Is the education reform debate now costing teachers their lives? That’s the underlying question swirling around Los Angeles this week after a popular 39-year-old teacher was found dead from an apparent suicide after reportedly being distraught over his low performance ranking in the Los Angeles Times.
The teacher, Rigoberto Ruelas, Jr, was a popular 14-year veteran at Miramonte Elementary School near the city’s downtown. After being reported missing by his family, police found Ruelas’s body in the Angeles National Forest on Sunday. Though the official cause of death is still under investigation, colleagues noted that he had been despondent since August’s teacher rankings were made public.
At a memorial held at the school this week, parents and students remembered Ruelas as a tireless instructor; someone from the community who cared deeply about his students’ lives both inside and outside of the classroom.
“He took the worse students and tried to change their lives,” Ismeal Delgado, a 20-year-old former student told Southern California Public Radio. “I had friends who wanted to be gangsters, but he talked them out of it. He treated you like family.”
But according to United Teachers Los Angeles, the controversial Times ranking didn’t take any of Ruelas intangible’s into account. In August, the the paper sparked national controversy when it announced a plan to publish a database of 6,000 elementary school teachers’ names alongside their students’ test scores. According to Jason Felch and Jason Song, the story’s investigating reporters, the whole project was done in the name of transparency.
Meanwhile, teachers were outraged. UTLA called for a boycott of the paper, and the American Federation of Teachers head Randi Weingarten said that the project was “based on flawed methodology that’s not ready for prime time.”
Southern California Public Radio noted that Ruelas had been listed in the paper as a “less effective” teacher due to his students’ low standardized test scores. His supporters echoed many critics of the paper’s initial plans to publish the data: that it’s a short sighted and crude measure of teacher performance, particularly in communities like the one where Ruelas taught, where over 60 percent of students
are Spanish-speaking English-language learners.

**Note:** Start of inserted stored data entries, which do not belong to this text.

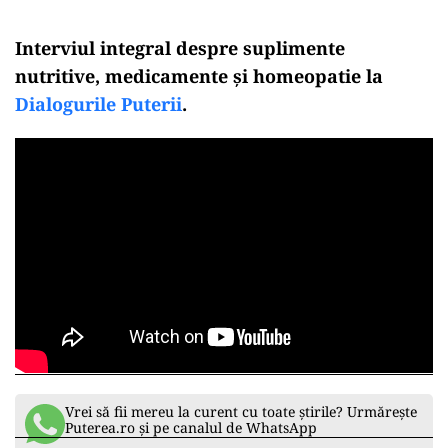
Interviul integral despre suplimente
nutritive, medicamente și homeopatie la
Dialogurile Puterii
.
Vrei să fii mereu la curent cu toate știrile? Urmărește
Puterea.ro și pe canalul de WhatsApp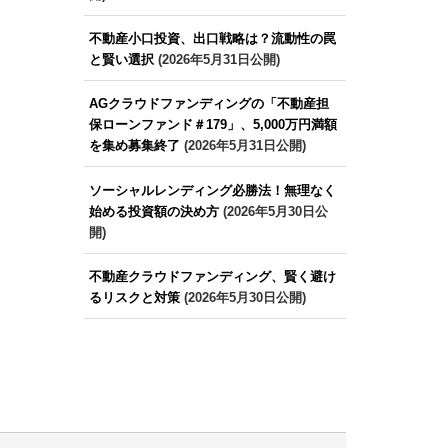
不動産小口投資、出口戦略は？流動性の罠
と賢い選択
(2026年5月31日公開)
AGクラウドファンディングの「不動産担
保ローンファンド＃179」、5,000万円満額
を集め募集終了
(2026年5月31日公開)
ソーシャルレンディング必勝法！無理なく
始める投資額の決め方
(2026年5月30日公
開)
不動産クラウドファンディング、賢く避け
るリスクと対策
(2026年5月30日公開)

Shortly before the database was released in August, Julianne Hing put the LA Times debate in context:
The move from the LA Times reflects a national sentiment that it’s teachers who are the crucial linchpins, and therefore the prime culprits, in the grand scheme of the education system. Teacher evaluation has become a central part of the education reform debate: states who have won or advanced in the $4.35 billion Race to the Top federal grants program have passed laws that tie a teacher’s job security to their students’ test scores. In many states, as much as 50 percent of a teacher’s evaluation can be based on how well their students perform, and a teacher can be fired with no recourse in two years if their students underperform. Washington, D.C. schools chief Michelle Rhee used this evaluation method to fire 241 teachers this summer.